Brief = Go through the lines below and copy any that hold the string "ιδιωτικές".

◇ ◇ ◇

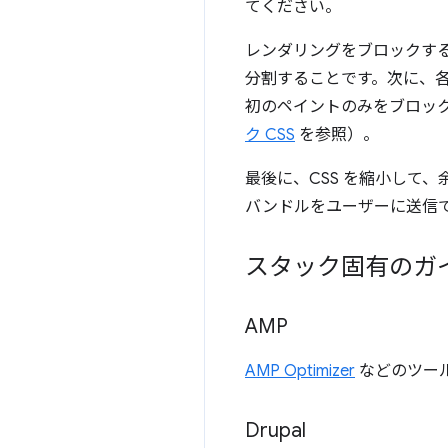
てください。
レンダリングをブロックする
分割することです。次に、
初のペイントのみをブロッ
ク CSS
を参照）。
最後に、CSS を縮小して
バンドルをユーザーに送信
スタック固有のガ
AMP
AMP Optimizer
などのツー
Drupal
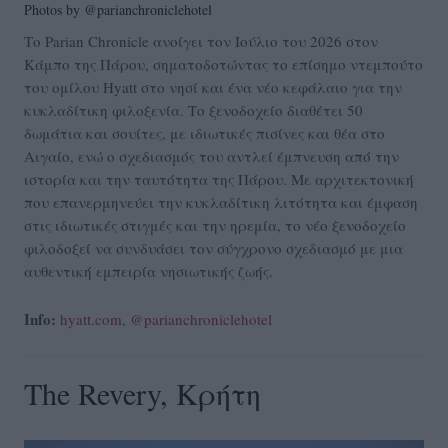
Photos by @parianchroniclehotel
Το Parian Chronicle ανοίγει τον Ιούλιο του 2026 στον
Κάμπο της Πάρου, σηματοδοτώντας το επίσημο ντεμπούτο
του ομίλου Hyatt στο νησί και ένα νέο κεφάλαιο για την
κυκλαδίτικη φιλοξενία. Το ξενοδοχείο διαθέτει 50
δωμάτια και σουίτες, με ιδιωτικές πισίνες και θέα στο
Αιγαίο, ενώ ο σχεδιασμός του αντλεί έμπνευση από την
ιστορία και την ταυτότητα της Πάρου. Με αρχιτεκτονική
που επανερμηνεύει την κυκλαδίτικη λιτότητα και έμφαση
στις ιδιωτικές στιγμές και την ηρεμία, το νέο ξενοδοχείο
φιλοδοξεί να συνδυάσει τον σύγχρονο σχεδιασμό με μια
αυθεντική εμπειρία νησιωτικής ζωής.
Info:
hyatt.com
,
@parianchroniclehotel
The Revery, Κρήτη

◇ ◇ ◇

Task result =
δωμάτια και σουίτες, με ιδιωτικές πισίνες και θέα στο
στις ιδιωτικές στιγμές και την ηρεμία, το νέο ξενοδοχείο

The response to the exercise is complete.